Ruth memang sudah kuanggap sahabat dan keluarga dirumah ini. Hanya wanita itu yang selalu menemaniku, menghindarkanku dari rasa bosan meski itu mungkin hanya sekedar formalitas. Tapi saat dia memperhatikanku dan mencemaskanku seperti ini, aku tahu ia tulus. Sayangnya ia tak seperti kakakku. Tentu saja, Ruth yang lembut dan perhatian sangat berbeda dengan kakakku yang egois dan diktator. Tapi bukan berarti kakakku buruk, aku tahu ia menyayangiku. Hanya saja ia tak tahu bagaimana cara menunjukannya itu padaku. Dan masalah perumpamaanku pada Ruth, aku tak mungkinkan mengatakan ia seperti mamaku.
Ruth terdiam cukup lama menatapku. Matanya mengerjap beberapa kali lalu rona merah mulai menghiasi wajahnya. Ditundukannya kepala dengan kikuk.
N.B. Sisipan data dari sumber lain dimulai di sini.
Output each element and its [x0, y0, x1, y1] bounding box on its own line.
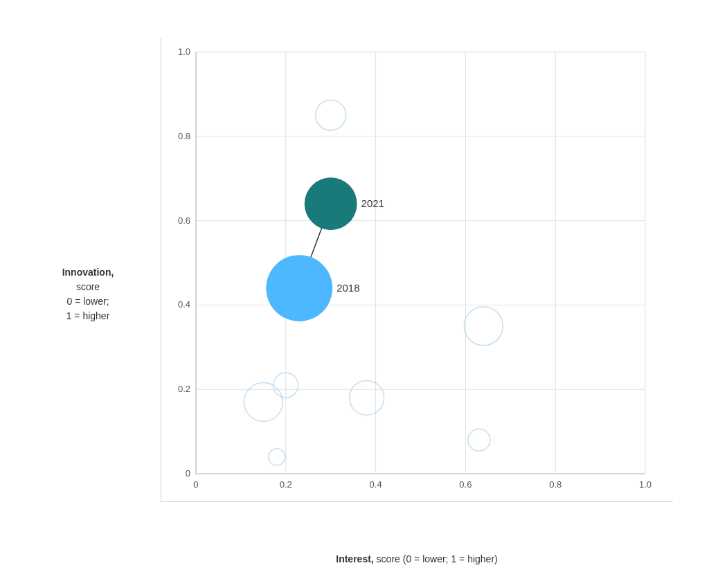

"Te-terimakasih." Ucapnya gugup.
Melihat sikap manisnya tak ayal membuatku terkekeh. Tapi bukannya suara kekehan yang keluar, bibirku malah meluncurkan rintihan. Tubuhku yang bergetar karena menahan tawa membuat tubuh bagian bawahku terasa sakit.
"Anda baik-baik saja?"
"Uhk.. ya. Aku tidak apa-apa." Ucapku seraya menyeringai menahan sakit. "Ruth aku lapar."
"Ah.. akan saya siapkan."
"Ok. Yang enak dan suapi aku!"
Entah dimana yang lucu Ruth justru malah tertawa. Ia mengangguk sebelum pergi meninggalkanku. Kurasa aku mulai menyayangi perempuan itu. Andai dia bukan pelayan dirumah ini dan aku bukan suami dari pemilik rumah ini. Andai kami bertemu di tempat yang berbeda, sudah jelas aku akan jatuh cinta padanya. Selain baik dan lembut, Ruth terbilang cantik untuk seorang pelayan.
Aku menoleh menatap gorden yang sudah tak lagi menampilkan cahaya keemasan. Memikirkan kejadian mengerikan kemarin membuat pusing yang sempat hilang tadi kembali kurasakan. Dadaku pun terasa sakit karena degup jantung yang menyesakan.
Kenapa Arka memperlakukanku seperti itu? Jika ia memang berniat menghukumku, tak cukupkah dengan menyakitiku. Atau jika ia memang ingin melakukan itu, tak bisakah ia memintanya dengan baik. Aku mungkin enggan untuk melakukan sex sesama jenis tapi bukan berarti aku akan menolaknya. Lagi pula itu memang kewajibanku kan?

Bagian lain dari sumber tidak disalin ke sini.